• ASSIGNMENT: For each line in the data below that holds "informatie", return a copy.
::: AVAILABLE DATA :::
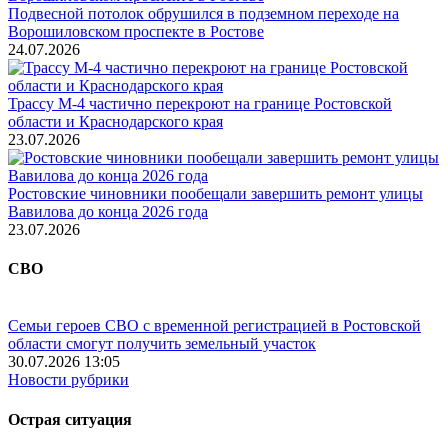
Подвесной потолок обрушился в подземном переходе на
Ворошиловском проспекте в Ростове
24.07.2026
Трассу М-4 частично перекроют на границе Ростовской
области и Краснодарского края
23.07.2026
Ростовские чиновники пообещали завершить ремонт улицы
Вавилова до конца 2026 года
23.07.2026
СВО
Семьи героев СВО с временной регистрацией в Ростовской
области смогут получить земельный участок
30.07.2026 13:05
Новости рубрики
Острая ситуация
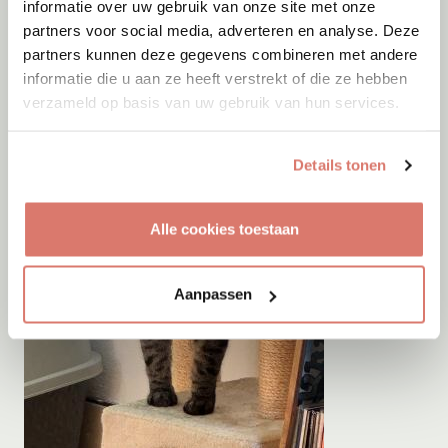
informatie over uw gebruik van onze site met onze
partners voor social media, adverteren en analyse. Deze
partners kunnen deze gegevens combineren met andere
informatie die u aan ze heeft verstrekt of die ze hebben
verzameld op basis van uw gebruik van hun services.
Details tonen
Alle cookies toestaan
Aanpassen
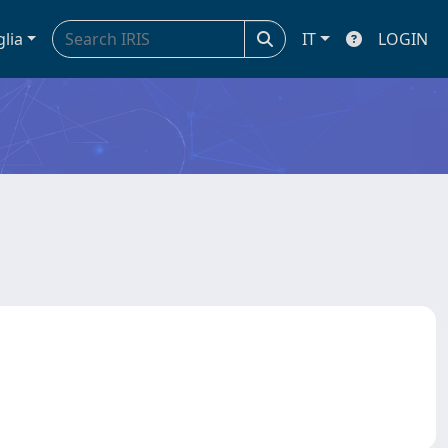
glia
IT
LOGIN
a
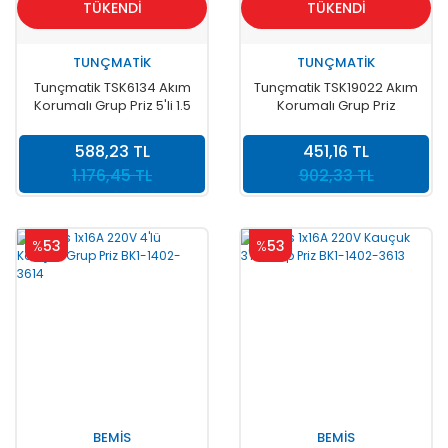
TÜKENDİ
TÜKENDİ
TUNÇMATİK
TUNÇMATİK
Tunçmatik TSK6134 Akım
Tunçmatik TSK19022 Akım
Korumalı Grup Priz 5'li 1.5
Korumalı Grup Priz
mt Kablolu Beyaz
Kablosuz 2 li Siyah
588,23 TL
451,16 TL
1.176,45 TL
902,33 TL
%
53
%
53
BEMİS
BEMİS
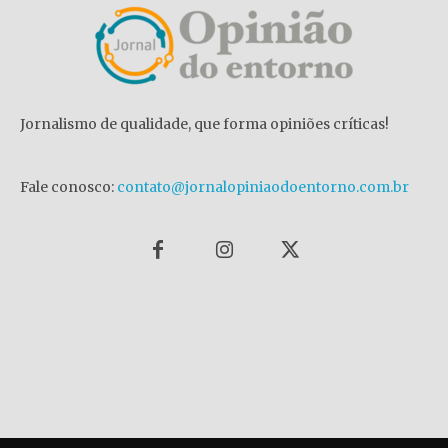
Jornalismo de qualidade, que forma opiniões críticas!
Fale conosco:
contato@jornalopiniaodoentorno.com.br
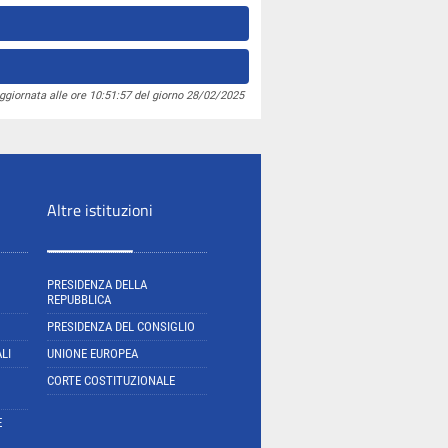
ggiornata alle ore 10:51:57 del giorno 28/02/2025
Altre istituzioni
PRESIDENZA DELLA
REPUBBLICA
PRESIDENZA DEL CONSIGLIO
LI
UNIONE EUROPEA
CORTE COSTITUZIONALE
E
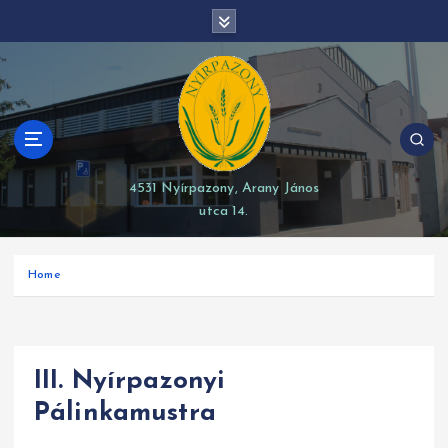
S
modal-check
k
i
p
t
o
c
o
4531 Nyírpazony, Arany János
n
utca 14.
t
e
n
Home
t
III. Nyírpazonyi
Pálinkamustra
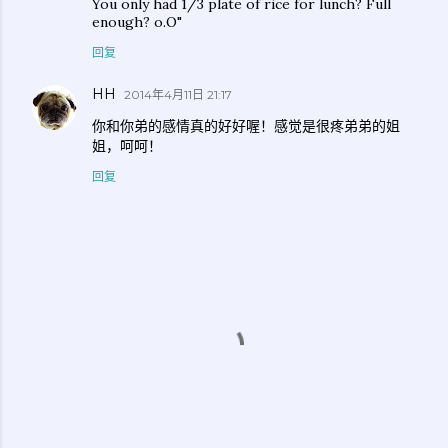
You only had 1/3 plate of rice for lunch? Full
enough? o.O"
回复
HH
2014年4月11日 21:17
你和你弟的感情真的好好喔！感觉是很疼弟弟的姐
姐，呵呵！
回复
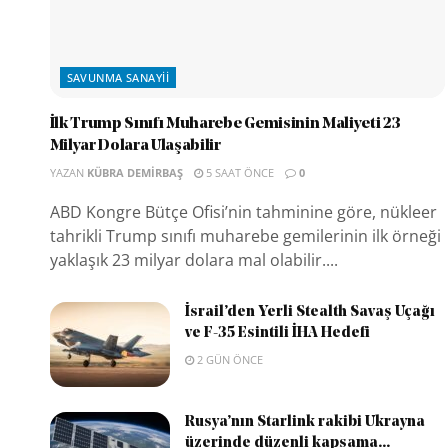
SAVUNMA SANAYII
İlk Trump Sınıfı Muharebe Gemisinin Maliyeti 23
Milyar Dolara Ulaşabilir
YAZAN
KÜBRA DEMIRBAŞ
5 SAAT ÖNCE
0
ABD Kongre Bütçe Ofisi’nin tahminine göre, nükleer
tahrikli Trump sınıfı muharebe gemilerinin ilk örneği
yaklaşık 23 milyar dolara mal olabilir....
İsrail’den Yerli Stealth Savaş Uçağı
ve F-35 Esintili İHA Hedefi
2 GÜN ÖNCE
Rusya’nın Starlink rakibi Ukrayna
üzerinde düzenli kapsama...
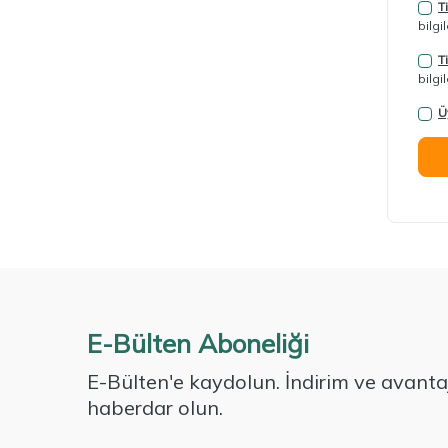
T
bilgi
T
bilgi
Ü
E-Bülten Aboneliği
E-Bülten'e kaydolun. İndirim ve avantaj
haberdar olun.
:::
• OUTPUT OF THE TASK:
informatie over uw gebruik van onze site met onze
informatie die u aan ze heeft verstrekt of die ze hebben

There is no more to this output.